Ernst Gombrich, who died on November 3, was born in Vienna in 1909. His parents participated in the cultural and intellectual life of their time, numbering Freud and Mahler among their acquaintances, while remaining rather conventional in their tastes. From his mother Gombrich inherited a lifelong passion for music, and at school he acquired a solid classical education and an interest in science. At the university in Vienna he chose to study art history, becoming familiar with the entire range of Western and ancient art, and, just as importantly, with the written sources related to it, but from very early on he was skeptical of attempts, then in fashion, to see artistic style largely as a product of social change or collective attitudes of mind. After completing his dissertation he worked with the psychoanalyst Ernst Kris on a study of caricature, a job which sharpened his interest in questions of representation that would preoccupy him for the rest of his life.
In 1936, thanks to Kris, Gombrich obtained a post at the Warburg Institute in London, which was to become the center of his activity and of which he was later director. But his career was soon interrupted by the war, during which he monitored and translated German broadcasts, a task which gave him the opportunity of perfecting his English.
His most widely read book, The Story of Art, appeared in 1950 and has subsequently gone through sixteen editions and been translated into twenty-nine languages. It is work of deceptive simplicity, discussing artistic change in terms not of style but of the practical problems that artists faced and of the means that they adopted to solve them, and it is written with extreme clarity. Gombrich then explored the issues of representation from a different perspective in Art and Illusion (1960), in which he examined how art relates to the psychology of visual perception, and in particular how artists learned to depict the visible world by a process of trial and error. This was by far the most sophisticated and original attempt to apply scientific ideas to the study of the visual arts that had appeared up to that time and it remains the basis of all later discussions of the subject.
Gombrich himself continued to explore the relationship of psychology and art in his later work, notably in his study of ornament, The Sense of Order (1979), but he also published extensively on the history of Renaissance art, on questions of meaning in paintings, and on the mechanism and interpretation of stylistic change. Much of his work was first disseminated in lectures, which he delivered with outstanding skill, or in book reviews, some twenty-seven of which appeared in these pages. Gombrich was not much interested in making historical discoveries. Instead he ranged with equal authority over the entire history of Western art, seeking patterns and asking questions. Deeply influenced by his friend Karl Popper, he saw art history as posing problems that could be analyzed, tested, and solved by the application of knowledge and common sense. His great skill lay in defining these problems in ways that seemed amenable to solution. This was partly because of the power of his intellect but also because of his sensitivity to rhetoric, the art of persuasion.

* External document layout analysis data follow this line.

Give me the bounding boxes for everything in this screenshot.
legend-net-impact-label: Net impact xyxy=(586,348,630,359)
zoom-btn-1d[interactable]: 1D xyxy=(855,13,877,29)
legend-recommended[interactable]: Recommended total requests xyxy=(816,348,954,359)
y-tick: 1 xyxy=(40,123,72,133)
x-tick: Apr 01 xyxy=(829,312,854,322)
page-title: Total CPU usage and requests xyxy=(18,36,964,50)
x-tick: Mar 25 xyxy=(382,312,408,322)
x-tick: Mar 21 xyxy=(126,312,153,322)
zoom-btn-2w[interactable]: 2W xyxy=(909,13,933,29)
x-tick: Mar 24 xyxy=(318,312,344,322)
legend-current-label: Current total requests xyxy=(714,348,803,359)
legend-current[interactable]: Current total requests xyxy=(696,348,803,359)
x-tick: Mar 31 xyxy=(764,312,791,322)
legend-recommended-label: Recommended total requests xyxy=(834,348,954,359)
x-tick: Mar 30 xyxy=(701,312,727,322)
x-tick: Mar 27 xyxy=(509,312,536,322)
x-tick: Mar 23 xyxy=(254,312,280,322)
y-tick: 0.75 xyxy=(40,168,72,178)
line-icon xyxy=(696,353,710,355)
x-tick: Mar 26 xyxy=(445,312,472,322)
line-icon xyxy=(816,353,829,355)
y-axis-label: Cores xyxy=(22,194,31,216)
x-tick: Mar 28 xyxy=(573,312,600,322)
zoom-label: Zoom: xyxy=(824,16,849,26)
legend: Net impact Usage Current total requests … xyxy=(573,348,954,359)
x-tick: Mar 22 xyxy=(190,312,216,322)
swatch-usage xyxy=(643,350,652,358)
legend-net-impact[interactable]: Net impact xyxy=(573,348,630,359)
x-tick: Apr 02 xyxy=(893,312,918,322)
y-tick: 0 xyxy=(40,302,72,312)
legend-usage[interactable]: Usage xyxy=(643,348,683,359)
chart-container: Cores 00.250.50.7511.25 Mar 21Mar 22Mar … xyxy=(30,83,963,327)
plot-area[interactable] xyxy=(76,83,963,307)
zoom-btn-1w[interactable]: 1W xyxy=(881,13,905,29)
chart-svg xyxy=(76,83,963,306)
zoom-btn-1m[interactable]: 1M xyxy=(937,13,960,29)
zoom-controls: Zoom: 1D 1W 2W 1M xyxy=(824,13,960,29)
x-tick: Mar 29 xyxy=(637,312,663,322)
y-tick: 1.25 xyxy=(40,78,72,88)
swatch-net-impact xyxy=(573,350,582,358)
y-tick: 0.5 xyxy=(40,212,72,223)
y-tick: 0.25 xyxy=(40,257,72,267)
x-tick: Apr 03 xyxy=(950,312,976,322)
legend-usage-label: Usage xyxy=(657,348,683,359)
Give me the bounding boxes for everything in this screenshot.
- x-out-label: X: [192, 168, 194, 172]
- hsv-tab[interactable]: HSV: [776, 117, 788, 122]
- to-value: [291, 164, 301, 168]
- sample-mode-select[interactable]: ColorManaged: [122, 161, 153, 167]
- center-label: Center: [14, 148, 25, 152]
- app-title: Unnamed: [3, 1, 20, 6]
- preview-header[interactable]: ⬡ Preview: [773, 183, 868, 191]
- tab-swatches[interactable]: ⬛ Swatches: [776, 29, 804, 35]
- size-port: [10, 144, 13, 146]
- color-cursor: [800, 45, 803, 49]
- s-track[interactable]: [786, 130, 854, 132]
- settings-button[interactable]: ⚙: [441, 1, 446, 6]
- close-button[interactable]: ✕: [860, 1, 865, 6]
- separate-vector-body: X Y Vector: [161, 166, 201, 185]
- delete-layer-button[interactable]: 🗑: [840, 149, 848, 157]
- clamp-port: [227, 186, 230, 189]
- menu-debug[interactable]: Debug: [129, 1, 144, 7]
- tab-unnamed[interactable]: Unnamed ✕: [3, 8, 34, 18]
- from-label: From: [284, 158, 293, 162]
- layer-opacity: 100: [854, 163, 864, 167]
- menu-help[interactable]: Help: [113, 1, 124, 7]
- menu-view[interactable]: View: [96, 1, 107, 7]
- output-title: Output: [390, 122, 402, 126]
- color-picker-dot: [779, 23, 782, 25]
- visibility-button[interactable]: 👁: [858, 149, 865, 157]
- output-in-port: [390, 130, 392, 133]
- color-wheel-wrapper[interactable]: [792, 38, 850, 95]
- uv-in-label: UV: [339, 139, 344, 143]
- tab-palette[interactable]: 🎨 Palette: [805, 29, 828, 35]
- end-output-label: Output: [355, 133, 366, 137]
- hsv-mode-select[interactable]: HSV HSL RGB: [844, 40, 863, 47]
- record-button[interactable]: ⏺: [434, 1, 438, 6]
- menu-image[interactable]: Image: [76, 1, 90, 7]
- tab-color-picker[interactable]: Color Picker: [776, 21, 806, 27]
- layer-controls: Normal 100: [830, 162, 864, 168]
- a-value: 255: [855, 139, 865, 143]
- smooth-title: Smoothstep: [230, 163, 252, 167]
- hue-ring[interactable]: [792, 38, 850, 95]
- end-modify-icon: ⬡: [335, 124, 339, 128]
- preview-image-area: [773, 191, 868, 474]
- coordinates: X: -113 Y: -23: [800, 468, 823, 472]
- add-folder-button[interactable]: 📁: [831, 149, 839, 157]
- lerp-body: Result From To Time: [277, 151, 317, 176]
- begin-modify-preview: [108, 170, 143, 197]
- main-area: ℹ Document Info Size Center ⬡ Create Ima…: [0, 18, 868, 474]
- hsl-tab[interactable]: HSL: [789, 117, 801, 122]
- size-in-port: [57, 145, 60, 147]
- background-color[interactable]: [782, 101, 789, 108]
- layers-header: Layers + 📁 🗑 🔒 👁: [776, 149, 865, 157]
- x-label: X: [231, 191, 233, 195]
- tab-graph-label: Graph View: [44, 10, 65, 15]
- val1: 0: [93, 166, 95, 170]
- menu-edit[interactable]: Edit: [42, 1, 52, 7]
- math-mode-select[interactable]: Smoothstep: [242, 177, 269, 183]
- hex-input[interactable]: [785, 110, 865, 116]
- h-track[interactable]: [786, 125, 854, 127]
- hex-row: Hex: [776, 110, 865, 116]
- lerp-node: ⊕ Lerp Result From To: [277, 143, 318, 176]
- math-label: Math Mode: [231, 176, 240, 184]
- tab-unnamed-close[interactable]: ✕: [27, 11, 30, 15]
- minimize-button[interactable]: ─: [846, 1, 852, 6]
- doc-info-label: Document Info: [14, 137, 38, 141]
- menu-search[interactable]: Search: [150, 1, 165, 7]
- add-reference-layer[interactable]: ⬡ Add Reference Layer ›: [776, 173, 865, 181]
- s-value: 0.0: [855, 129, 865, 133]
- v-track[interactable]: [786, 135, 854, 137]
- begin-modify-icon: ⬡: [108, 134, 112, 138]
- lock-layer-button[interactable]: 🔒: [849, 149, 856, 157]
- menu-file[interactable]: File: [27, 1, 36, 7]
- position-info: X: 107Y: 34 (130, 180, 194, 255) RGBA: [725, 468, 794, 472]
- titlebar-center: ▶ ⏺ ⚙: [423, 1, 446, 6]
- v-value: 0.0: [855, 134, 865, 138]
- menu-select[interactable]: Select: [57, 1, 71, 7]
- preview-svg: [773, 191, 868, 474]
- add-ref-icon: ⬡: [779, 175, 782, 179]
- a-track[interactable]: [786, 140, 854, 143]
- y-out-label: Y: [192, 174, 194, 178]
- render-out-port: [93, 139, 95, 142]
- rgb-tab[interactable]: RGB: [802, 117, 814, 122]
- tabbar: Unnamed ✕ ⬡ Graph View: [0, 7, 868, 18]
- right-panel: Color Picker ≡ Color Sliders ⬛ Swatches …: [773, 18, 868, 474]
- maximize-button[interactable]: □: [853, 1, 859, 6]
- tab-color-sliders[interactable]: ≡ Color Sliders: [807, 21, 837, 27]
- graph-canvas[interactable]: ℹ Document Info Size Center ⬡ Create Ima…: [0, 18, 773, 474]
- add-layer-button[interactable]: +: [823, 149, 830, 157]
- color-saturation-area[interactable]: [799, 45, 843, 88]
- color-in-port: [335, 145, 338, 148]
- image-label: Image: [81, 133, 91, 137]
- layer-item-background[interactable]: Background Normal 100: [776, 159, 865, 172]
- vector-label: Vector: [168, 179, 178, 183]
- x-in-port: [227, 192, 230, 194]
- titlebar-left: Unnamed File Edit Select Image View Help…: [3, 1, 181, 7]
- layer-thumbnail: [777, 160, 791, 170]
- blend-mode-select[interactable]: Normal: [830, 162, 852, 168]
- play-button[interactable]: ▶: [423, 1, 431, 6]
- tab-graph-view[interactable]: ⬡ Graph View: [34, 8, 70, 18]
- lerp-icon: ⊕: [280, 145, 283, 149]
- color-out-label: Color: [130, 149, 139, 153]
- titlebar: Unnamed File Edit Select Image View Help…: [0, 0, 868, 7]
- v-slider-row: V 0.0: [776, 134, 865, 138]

Gombrich was unpretentious in his manner but uncompromising in argument and at times even severe in his judgments, however courteously these might be expressed. For him, clarity of thought and expression was almost a moral duty; in art as well as in life he was attracted by the idea that a plain style carried intrinsic value. This partly explains his dislike of jargon and academic theorizing, although his suspicion of overtly ideological approaches to art history had deeper roots. He would wish to be remembered not just as an innovator in his chosen subject, but as a defender of disinterested intellectual inquiry.